DATA RECORDS Block Start
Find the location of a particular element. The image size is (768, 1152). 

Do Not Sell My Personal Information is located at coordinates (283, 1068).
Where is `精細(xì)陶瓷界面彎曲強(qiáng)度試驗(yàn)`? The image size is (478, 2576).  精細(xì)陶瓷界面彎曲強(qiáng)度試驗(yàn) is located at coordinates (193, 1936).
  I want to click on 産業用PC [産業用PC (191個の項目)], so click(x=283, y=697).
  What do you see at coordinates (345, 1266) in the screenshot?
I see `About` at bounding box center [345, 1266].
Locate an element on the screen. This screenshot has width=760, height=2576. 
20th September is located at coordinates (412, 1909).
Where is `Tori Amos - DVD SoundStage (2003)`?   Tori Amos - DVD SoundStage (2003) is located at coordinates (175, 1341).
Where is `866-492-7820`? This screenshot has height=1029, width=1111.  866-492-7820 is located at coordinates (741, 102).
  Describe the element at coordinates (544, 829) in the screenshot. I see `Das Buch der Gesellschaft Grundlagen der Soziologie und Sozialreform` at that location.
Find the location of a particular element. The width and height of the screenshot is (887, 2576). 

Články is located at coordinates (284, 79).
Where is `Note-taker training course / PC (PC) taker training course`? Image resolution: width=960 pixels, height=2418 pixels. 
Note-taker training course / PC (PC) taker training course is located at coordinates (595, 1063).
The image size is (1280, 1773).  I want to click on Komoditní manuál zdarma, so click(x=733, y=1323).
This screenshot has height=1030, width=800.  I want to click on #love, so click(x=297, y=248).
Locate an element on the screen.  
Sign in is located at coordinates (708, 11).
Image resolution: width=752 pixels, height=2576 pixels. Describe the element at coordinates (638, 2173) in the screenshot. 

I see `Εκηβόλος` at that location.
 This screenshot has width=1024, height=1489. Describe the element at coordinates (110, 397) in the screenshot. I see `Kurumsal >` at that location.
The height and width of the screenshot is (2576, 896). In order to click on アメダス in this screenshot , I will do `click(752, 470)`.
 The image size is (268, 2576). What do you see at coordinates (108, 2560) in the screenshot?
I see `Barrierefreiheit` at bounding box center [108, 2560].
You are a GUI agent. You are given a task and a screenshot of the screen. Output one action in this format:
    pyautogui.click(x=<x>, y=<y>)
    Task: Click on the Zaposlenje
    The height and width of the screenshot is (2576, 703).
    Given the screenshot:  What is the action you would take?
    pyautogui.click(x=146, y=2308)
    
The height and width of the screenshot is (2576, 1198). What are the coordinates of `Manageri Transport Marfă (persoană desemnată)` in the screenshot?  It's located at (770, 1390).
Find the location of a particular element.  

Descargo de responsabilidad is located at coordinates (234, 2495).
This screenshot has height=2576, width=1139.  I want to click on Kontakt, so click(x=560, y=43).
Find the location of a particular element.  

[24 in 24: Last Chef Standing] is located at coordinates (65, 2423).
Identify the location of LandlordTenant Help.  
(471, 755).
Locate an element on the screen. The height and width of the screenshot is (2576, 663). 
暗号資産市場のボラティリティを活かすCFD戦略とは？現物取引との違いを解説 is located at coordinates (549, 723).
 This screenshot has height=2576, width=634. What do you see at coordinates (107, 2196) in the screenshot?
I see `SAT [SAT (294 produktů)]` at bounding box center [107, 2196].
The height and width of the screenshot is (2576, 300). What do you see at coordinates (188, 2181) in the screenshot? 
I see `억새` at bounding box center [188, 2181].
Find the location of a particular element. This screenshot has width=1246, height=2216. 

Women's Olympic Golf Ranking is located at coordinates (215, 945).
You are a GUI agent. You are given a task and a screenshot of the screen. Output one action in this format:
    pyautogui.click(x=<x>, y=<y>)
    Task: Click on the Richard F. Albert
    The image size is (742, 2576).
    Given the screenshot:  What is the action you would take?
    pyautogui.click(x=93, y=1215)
DATA RECORDS Block End
▸ **WHAT TO DO**: Word for word, reproduce every record shown above.

▸ **RESULT OF THE TASK**:
Find the location of a particular element. The image size is (768, 1152). 

Do Not Sell My Personal Information is located at coordinates (283, 1068).
Where is `精細(xì)陶瓷界面彎曲強(qiáng)度試驗(yàn)`? The image size is (478, 2576).  精細(xì)陶瓷界面彎曲強(qiáng)度試驗(yàn) is located at coordinates (193, 1936).
  I want to click on 産業用PC [産業用PC (191個の項目)], so click(x=283, y=697).
  What do you see at coordinates (345, 1266) in the screenshot?
I see `About` at bounding box center [345, 1266].
Locate an element on the screen. This screenshot has width=760, height=2576. 
20th September is located at coordinates (412, 1909).
Where is `Tori Amos - DVD SoundStage (2003)`?   Tori Amos - DVD SoundStage (2003) is located at coordinates (175, 1341).
Where is `866-492-7820`? This screenshot has height=1029, width=1111.  866-492-7820 is located at coordinates (741, 102).
  Describe the element at coordinates (544, 829) in the screenshot. I see `Das Buch der Gesellschaft Grundlagen der Soziologie und Sozialreform` at that location.
Find the location of a particular element. The width and height of the screenshot is (887, 2576). 

Články is located at coordinates (284, 79).
Where is `Note-taker training course / PC (PC) taker training course`? Image resolution: width=960 pixels, height=2418 pixels. 
Note-taker training course / PC (PC) taker training course is located at coordinates (595, 1063).
The image size is (1280, 1773).  I want to click on Komoditní manuál zdarma, so click(x=733, y=1323).
This screenshot has height=1030, width=800.  I want to click on #love, so click(x=297, y=248).
Locate an element on the screen.  
Sign in is located at coordinates (708, 11).
Image resolution: width=752 pixels, height=2576 pixels. Describe the element at coordinates (638, 2173) in the screenshot. 

I see `Εκηβόλος` at that location.
 This screenshot has width=1024, height=1489. Describe the element at coordinates (110, 397) in the screenshot. I see `Kurumsal >` at that location.
The height and width of the screenshot is (2576, 896). In order to click on アメダス in this screenshot , I will do `click(752, 470)`.
 The image size is (268, 2576). What do you see at coordinates (108, 2560) in the screenshot?
I see `Barrierefreiheit` at bounding box center [108, 2560].
You are a GUI agent. You are given a task and a screenshot of the screen. Output one action in this format:
    pyautogui.click(x=<x>, y=<y>)
    Task: Click on the Zaposlenje
    The height and width of the screenshot is (2576, 703).
    Given the screenshot:  What is the action you would take?
    pyautogui.click(x=146, y=2308)
    
The height and width of the screenshot is (2576, 1198). What are the coordinates of `Manageri Transport Marfă (persoană desemnată)` in the screenshot?  It's located at (770, 1390).
Find the location of a particular element.  

Descargo de responsabilidad is located at coordinates (234, 2495).
This screenshot has height=2576, width=1139.  I want to click on Kontakt, so click(x=560, y=43).
Find the location of a particular element.  

[24 in 24: Last Chef Standing] is located at coordinates (65, 2423).
Identify the location of LandlordTenant Help.  
(471, 755).
Locate an element on the screen. The height and width of the screenshot is (2576, 663). 
暗号資産市場のボラティリティを活かすCFD戦略とは？現物取引との違いを解説 is located at coordinates (549, 723).
 This screenshot has height=2576, width=634. What do you see at coordinates (107, 2196) in the screenshot?
I see `SAT [SAT (294 produktů)]` at bounding box center [107, 2196].
The height and width of the screenshot is (2576, 300). What do you see at coordinates (188, 2181) in the screenshot? 
I see `억새` at bounding box center [188, 2181].
Find the location of a particular element. This screenshot has width=1246, height=2216. 

Women's Olympic Golf Ranking is located at coordinates (215, 945).
You are a GUI agent. You are given a task and a screenshot of the screen. Output one action in this format:
    pyautogui.click(x=<x>, y=<y>)
    Task: Click on the Richard F. Albert
    The image size is (742, 2576).
    Given the screenshot:  What is the action you would take?
    pyautogui.click(x=93, y=1215)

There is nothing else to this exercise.